Mit den Hausärzten geht das Impfen besser

  12 März 2021    Gelesen: 448
Mit den Hausärzten geht das Impfen besser

Erst im April sollen die Hausärzte an der Impfkampagne beteiligt werden. Das ist viel zu spät. Schon jetzt liegen Millionen Impfdosen ungenutzt herum. Und es werden immer mehr.

Auf den ersten Blick ist es ein gutes Argument: Solange der Impfstoff Mangelware ist, muss an der Priorisierung festgehalten werden. Das bedeutet: Die niedergelassenen Ärztinnen und Ärzte impfen erst, wenn viel Impfstoff zur Verfügung steht. Schließlich könnten sie sich schwer damit tun, die Priorisierung strikt durchzuhalten.

Letzteres mag so sein, und es war auch richtig, beim Impfen mit einer klaren Priorisierung zu beginnen. Aber das Streben nach absoluter Gerechtigkeit führt in den Bürokratismus, nicht in die Glückseligkeit. Es wäre daher gut, die Hausärzte so bald wie möglich einzubinden.

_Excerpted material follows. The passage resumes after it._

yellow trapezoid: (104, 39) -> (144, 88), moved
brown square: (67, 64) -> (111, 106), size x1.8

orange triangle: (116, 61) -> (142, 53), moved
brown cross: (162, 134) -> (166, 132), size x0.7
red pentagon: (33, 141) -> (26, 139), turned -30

Denn die Zeit des Mangels ist zwar - leider - noch nicht zu Ende. Aber einen Überfluss gibt es dennoch: 12,5 Millionen Impfdosen wurden nach Zahlen des Bundesgesundheitsministeriums bis zum 10. März in Deutschland ausgeliefert, verabreicht wurden 8,43 Millionen.

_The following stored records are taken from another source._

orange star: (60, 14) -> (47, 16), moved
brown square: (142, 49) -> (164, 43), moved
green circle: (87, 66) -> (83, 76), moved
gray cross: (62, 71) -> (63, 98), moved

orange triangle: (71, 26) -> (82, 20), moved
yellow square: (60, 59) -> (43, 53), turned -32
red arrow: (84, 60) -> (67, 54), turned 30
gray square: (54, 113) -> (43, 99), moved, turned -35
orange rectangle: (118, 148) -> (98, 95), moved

Warum das so ist? Schwierig. Berlins Regierender Bürgermeister Michael Müller trat nach der jüngsten Ministerpräsidentenkonferenz jedenfalls dem Eindruck entgegen, in den Ländern würden Impfdosen zurückgehalten. Es sei keineswegs so, "als ob Millionen von Impfdosen irgendwo herumliegen und nicht verimpft werden", sagte er. Nur: Doch, das tun sie. Mehr als vier Millionen Impfdosen liegen ungenutzt irgendwo herum, Tendenz steigend.

Müller sagte, die Länder hätten "einen Puffer von Impfdosen von rund einer Woche, den sie bevorraten (…), falls sich eine nächste Lieferung verzögert oder nicht im besprochenen Umfang ausgeliefert wird, sodass man nahtlos weiterimpfen kann". Aber nahtloses Impfen ist exakt, was nicht geschieht. Vielerorts ruckelt es heftig. Mitunter gibt es in einer Region keine freien Termine. Oder Vorerkrankte unter 80 werden in den Impfzentren abgewiesen, obwohl Angehörige der Prioritätsgruppe zwei längst an der Reihe sind. Das ist auch kein Wunder: Das Alter lässt sich leicht nachweisen, dafür reicht der Personalausweis. Ob jedoch eine Vorerkrankung zur Impfung berechtigt, ist nicht so leicht nachweisbar. Nicht jede Bescheinigung, die Arztpraxen ausstellen, wird in den Impfzentren akzeptiert.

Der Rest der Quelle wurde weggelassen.